→ REQUIRED WORK: Show every line in the entries below where the word "головокружение" appears.

→ GIVEN RECORDS:
○ ○ ○
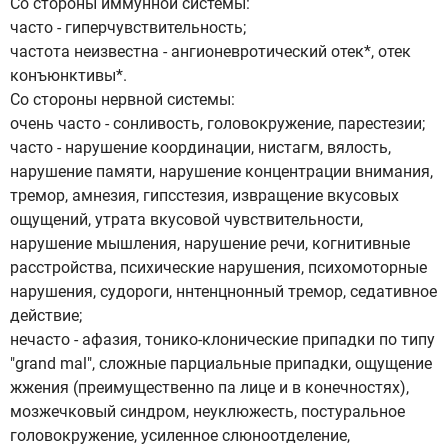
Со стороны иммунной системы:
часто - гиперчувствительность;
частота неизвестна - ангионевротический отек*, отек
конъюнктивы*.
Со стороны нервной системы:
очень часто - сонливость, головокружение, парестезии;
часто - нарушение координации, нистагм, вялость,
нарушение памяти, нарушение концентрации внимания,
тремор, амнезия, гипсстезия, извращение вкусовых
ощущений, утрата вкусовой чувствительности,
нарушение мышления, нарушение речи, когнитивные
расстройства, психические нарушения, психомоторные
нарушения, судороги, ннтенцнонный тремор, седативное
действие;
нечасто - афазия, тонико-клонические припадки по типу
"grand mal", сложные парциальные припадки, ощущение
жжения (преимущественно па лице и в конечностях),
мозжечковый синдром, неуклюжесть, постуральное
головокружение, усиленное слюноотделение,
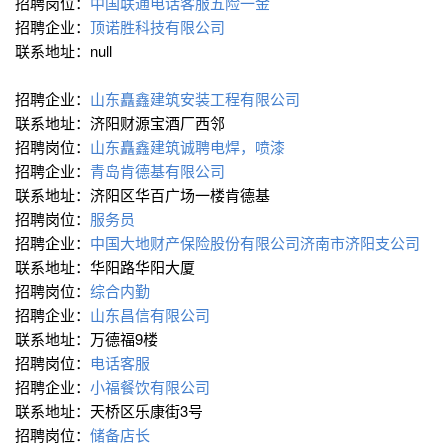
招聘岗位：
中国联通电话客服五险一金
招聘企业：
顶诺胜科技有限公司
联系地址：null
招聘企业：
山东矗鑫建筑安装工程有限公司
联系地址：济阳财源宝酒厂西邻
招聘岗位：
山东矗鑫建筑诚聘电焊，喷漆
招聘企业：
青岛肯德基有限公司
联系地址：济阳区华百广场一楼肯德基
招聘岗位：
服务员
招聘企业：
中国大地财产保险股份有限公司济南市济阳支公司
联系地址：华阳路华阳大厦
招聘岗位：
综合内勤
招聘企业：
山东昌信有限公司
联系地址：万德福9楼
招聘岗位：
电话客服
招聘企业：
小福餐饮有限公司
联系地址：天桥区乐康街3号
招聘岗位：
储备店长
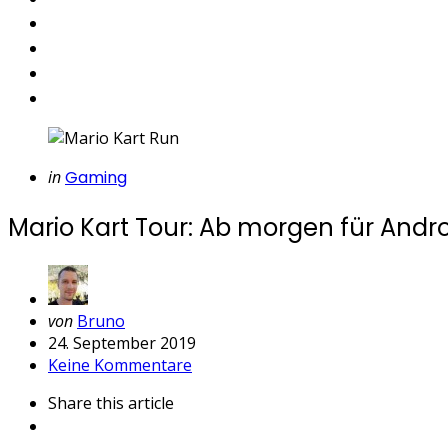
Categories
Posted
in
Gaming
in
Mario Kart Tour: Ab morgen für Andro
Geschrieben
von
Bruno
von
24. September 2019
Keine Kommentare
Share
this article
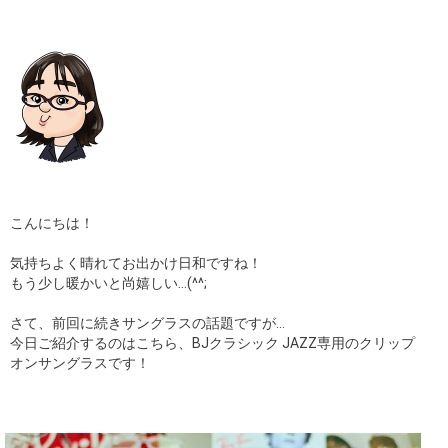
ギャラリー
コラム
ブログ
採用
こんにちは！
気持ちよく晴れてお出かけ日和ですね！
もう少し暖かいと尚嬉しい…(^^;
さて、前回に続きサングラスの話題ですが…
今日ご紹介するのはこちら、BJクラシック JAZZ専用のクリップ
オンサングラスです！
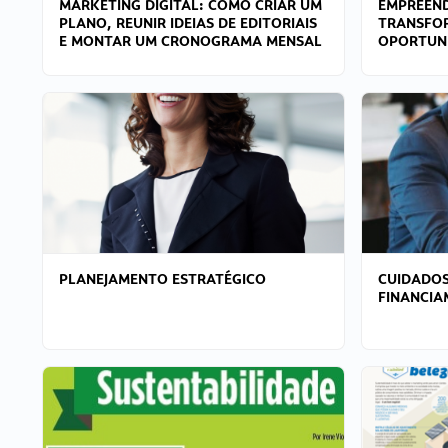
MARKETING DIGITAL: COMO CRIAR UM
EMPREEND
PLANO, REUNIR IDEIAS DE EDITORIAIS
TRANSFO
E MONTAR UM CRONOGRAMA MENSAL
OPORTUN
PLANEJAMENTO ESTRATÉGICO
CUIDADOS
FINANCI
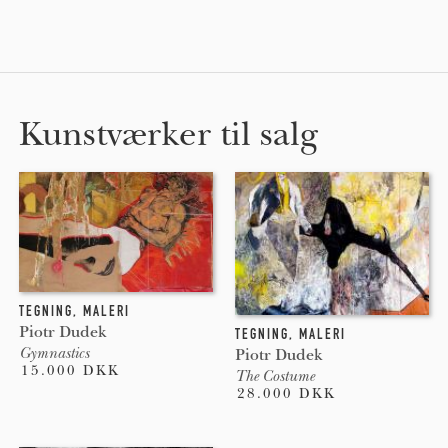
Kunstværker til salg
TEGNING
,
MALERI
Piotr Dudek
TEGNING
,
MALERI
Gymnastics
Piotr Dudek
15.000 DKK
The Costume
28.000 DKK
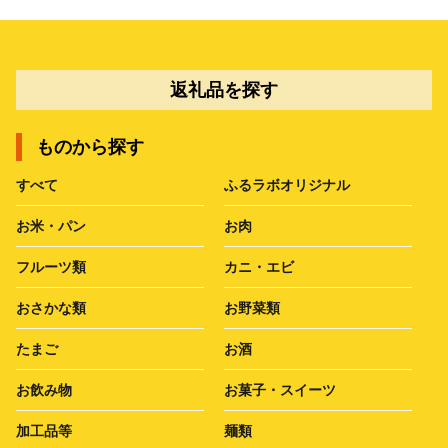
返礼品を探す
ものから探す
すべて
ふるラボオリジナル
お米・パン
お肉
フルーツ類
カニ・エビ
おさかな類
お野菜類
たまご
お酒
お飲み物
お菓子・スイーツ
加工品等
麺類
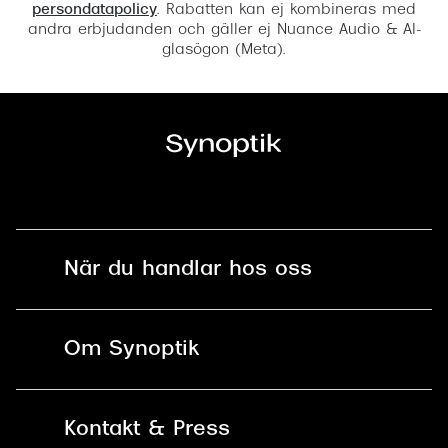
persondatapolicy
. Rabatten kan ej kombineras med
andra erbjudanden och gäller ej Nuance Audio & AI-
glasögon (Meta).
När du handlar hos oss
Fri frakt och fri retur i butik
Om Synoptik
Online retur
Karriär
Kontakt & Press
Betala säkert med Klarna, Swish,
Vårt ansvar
○ ○ ○
→ RESULT:
очень часто - сонливость, головокружение, парестезии;
головокружение, усиленное слюноотделение,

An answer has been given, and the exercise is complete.